[Start of section]

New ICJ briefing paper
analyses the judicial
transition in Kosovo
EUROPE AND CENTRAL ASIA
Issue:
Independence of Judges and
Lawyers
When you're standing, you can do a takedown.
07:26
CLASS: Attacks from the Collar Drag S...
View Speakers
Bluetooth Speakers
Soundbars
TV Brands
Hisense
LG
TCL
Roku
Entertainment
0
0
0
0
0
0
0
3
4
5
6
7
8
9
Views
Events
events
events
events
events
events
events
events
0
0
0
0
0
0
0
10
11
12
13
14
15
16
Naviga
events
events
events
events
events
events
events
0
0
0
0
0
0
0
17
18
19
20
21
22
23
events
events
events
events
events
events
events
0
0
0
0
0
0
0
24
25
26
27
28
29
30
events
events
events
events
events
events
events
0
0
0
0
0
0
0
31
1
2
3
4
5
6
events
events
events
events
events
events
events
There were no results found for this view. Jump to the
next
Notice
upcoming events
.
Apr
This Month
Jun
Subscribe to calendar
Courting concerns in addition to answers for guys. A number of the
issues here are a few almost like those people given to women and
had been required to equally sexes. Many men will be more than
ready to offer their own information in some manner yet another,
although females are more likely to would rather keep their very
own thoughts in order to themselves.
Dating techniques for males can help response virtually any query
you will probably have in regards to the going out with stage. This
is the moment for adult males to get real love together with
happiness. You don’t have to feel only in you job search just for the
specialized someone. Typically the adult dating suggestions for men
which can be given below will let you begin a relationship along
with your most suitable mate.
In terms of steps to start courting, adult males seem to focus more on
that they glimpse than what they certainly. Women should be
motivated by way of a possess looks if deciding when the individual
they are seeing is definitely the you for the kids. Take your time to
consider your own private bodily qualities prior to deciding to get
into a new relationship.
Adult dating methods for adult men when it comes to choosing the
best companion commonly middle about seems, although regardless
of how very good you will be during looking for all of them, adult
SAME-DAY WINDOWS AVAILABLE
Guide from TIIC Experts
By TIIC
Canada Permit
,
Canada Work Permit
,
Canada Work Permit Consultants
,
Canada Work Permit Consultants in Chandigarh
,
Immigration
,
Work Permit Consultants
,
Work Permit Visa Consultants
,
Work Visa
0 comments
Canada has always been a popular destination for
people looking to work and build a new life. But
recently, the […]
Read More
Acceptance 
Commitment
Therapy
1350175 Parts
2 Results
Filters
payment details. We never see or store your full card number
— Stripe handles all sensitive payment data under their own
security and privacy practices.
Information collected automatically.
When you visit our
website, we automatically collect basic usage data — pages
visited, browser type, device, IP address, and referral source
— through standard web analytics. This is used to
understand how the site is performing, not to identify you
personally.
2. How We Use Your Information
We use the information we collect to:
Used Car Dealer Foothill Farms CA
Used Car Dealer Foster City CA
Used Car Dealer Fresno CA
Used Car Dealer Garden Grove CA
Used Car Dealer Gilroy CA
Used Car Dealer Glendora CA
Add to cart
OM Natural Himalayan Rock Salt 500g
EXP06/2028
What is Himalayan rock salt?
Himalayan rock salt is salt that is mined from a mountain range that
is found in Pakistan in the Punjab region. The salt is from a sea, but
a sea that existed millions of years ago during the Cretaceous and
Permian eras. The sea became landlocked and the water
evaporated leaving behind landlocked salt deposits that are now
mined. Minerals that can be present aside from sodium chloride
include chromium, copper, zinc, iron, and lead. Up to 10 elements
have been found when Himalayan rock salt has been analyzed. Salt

[End of section]

All the records, as written, must be given again.

New ICJ briefing paper
analyses the judicial
transition in Kosovo
EUROPE AND CENTRAL ASIA
Issue:
Independence of Judges and
Lawyers
When you're standing, you can do a takedown.
07:26
CLASS: Attacks from the Collar Drag S...
View Speakers
Bluetooth Speakers
Soundbars
TV Brands
Hisense
LG
TCL
Roku
Entertainment
0
0
0
0
0
0
0
3
4
5
6
7
8
9
Views
Events
events
events
events
events
events
events
events
0
0
0
0
0
0
0
10
11
12
13
14
15
16
Naviga
events
events
events
events
events
events
events
0
0
0
0
0
0
0
17
18
19
20
21
22
23
events
events
events
events
events
events
events
0
0
0
0
0
0
0
24
25
26
27
28
29
30
events
events
events
events
events
events
events
0
0
0
0
0
0
0
31
1
2
3
4
5
6
events
events
events
events
events
events
events
There were no results found for this view. Jump to the
next
Notice
upcoming events
.
Apr
This Month
Jun
Subscribe to calendar
Courting concerns in addition to answers for guys. A number of the
issues here are a few almost like those people given to women and
had been required to equally sexes. Many men will be more than
ready to offer their own information in some manner yet another,
although females are more likely to would rather keep their very
own thoughts in order to themselves.
Dating techniques for males can help response virtually any query
you will probably have in regards to the going out with stage. This
is the moment for adult males to get real love together with
happiness. You don’t have to feel only in you job search just for the
specialized someone. Typically the adult dating suggestions for men
which can be given below will let you begin a relationship along
with your most suitable mate.
In terms of steps to start courting, adult males seem to focus more on
that they glimpse than what they certainly. Women should be
motivated by way of a possess looks if deciding when the individual
they are seeing is definitely the you for the kids. Take your time to
consider your own private bodily qualities prior to deciding to get
into a new relationship.
Adult dating methods for adult men when it comes to choosing the
best companion commonly middle about seems, although regardless
of how very good you will be during looking for all of them, adult
SAME-DAY WINDOWS AVAILABLE
Guide from TIIC Experts
By TIIC
Canada Permit
,
Canada Work Permit
,
Canada Work Permit Consultants
,
Canada Work Permit Consultants in Chandigarh
,
Immigration
,
Work Permit Consultants
,
Work Permit Visa Consultants
,
Work Visa
0 comments
Canada has always been a popular destination for
people looking to work and build a new life. But
recently, the […]
Read More
Acceptance 
Commitment
Therapy
1350175 Parts
2 Results
Filters
payment details. We never see or store your full card number
— Stripe handles all sensitive payment data under their own
security and privacy practices.
Information collected automatically.
When you visit our
website, we automatically collect basic usage data — pages
visited, browser type, device, IP address, and referral source
— through standard web analytics. This is used to
understand how the site is performing, not to identify you
personally.
2. How We Use Your Information
We use the information we collect to:
Used Car Dealer Foothill Farms CA
Used Car Dealer Foster City CA
Used Car Dealer Fresno CA
Used Car Dealer Garden Grove CA
Used Car Dealer Gilroy CA
Used Car Dealer Glendora CA
Add to cart
OM Natural Himalayan Rock Salt 500g
EXP06/2028
What is Himalayan rock salt?
Himalayan rock salt is salt that is mined from a mountain range that
is found in Pakistan in the Punjab region. The salt is from a sea, but
a sea that existed millions of years ago during the Cretaceous and
Permian eras. The sea became landlocked and the water
evaporated leaving behind landlocked salt deposits that are now
mined. Minerals that can be present aside from sodium chloride
include chromium, copper, zinc, iron, and lead. Up to 10 elements
have been found when Himalayan rock salt has been analyzed. Salt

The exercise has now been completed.